■ DESCRIPTION OF THE TASK: For every record that follows, write out the text exactly and omit the picture, if one is present.

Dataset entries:
>>>
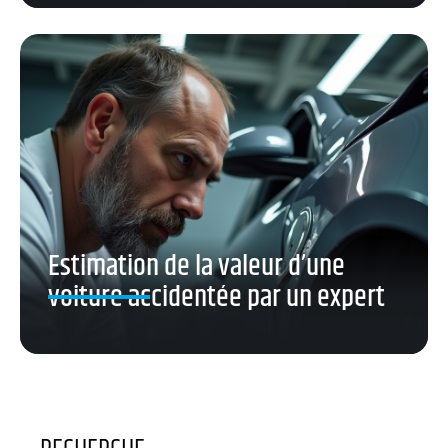
Estimation de la valeur d’une
voiture accidentée par un expert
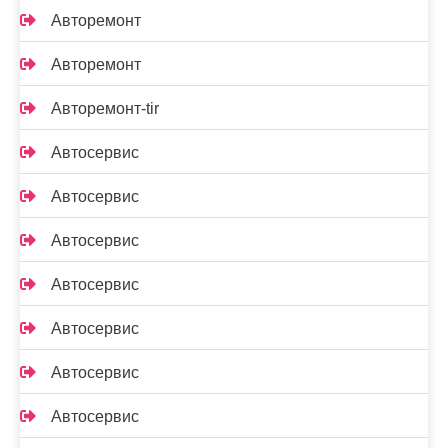
Авторемонт
Авторемонт
Авторемонт-tir
Автосервис
Автосервис
Автосервис
Автосервис
Автосервис
Автосервис
Автосервис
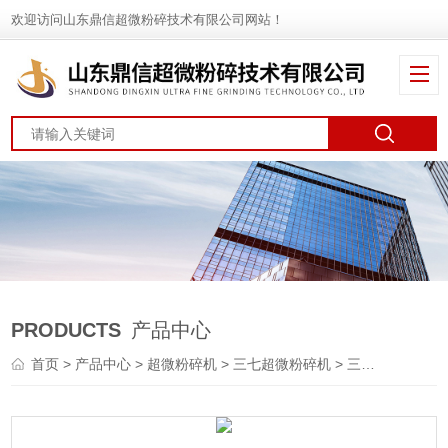
欢迎访问山东鼎信超微粉碎技术有限公司网站！
PRODUCTS
产品中心
首页
>
产品中心
>
超微粉碎机
>
三七超微粉碎机
> 三七超微粉碎机厂家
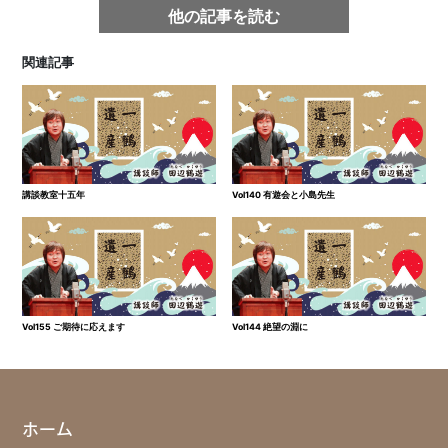
他の記事を読む
関連記事
講談教室十五年
Vol140 有遊会と小島先生
Vol155 ご期待に応えます
Vol144 絶望の淵に
ホーム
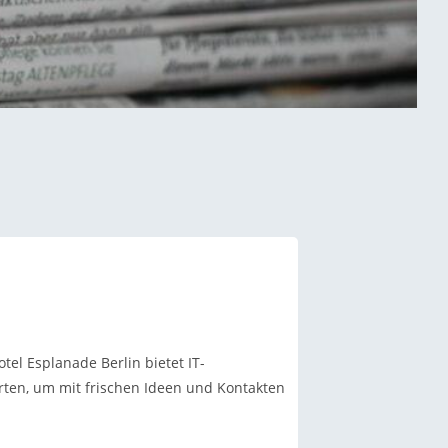
tel Esplanade Berlin bietet IT-
ten, um mit frischen Ideen und Kontakten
<<<
■ RESULT:
Estimation de la valeur d’une
voiture accidentée par un expert
Авторемонт
Авторемонт
Авторемонт-tir
Автосервис
Автосервис
Автосервис
Автосервис
Автосервис
Автосервис
Автосервис
欢迎访问山东鼎信超微粉碎技术有限公司网站！
PRODUCTS
产品中心
首页
>
产品中心
>
超微粉碎机
>
三七超微粉碎机
> 三七超微粉碎机厂家
他の記事を読む
関連記事
講談教室十五年
Vol140 有遊会と小島先生
Vol155 ご期待に応えます
Vol144 絶望の淵に
ホーム
tel Esplanade Berlin bietet IT-
ten, um mit frischen Ideen und Kontakten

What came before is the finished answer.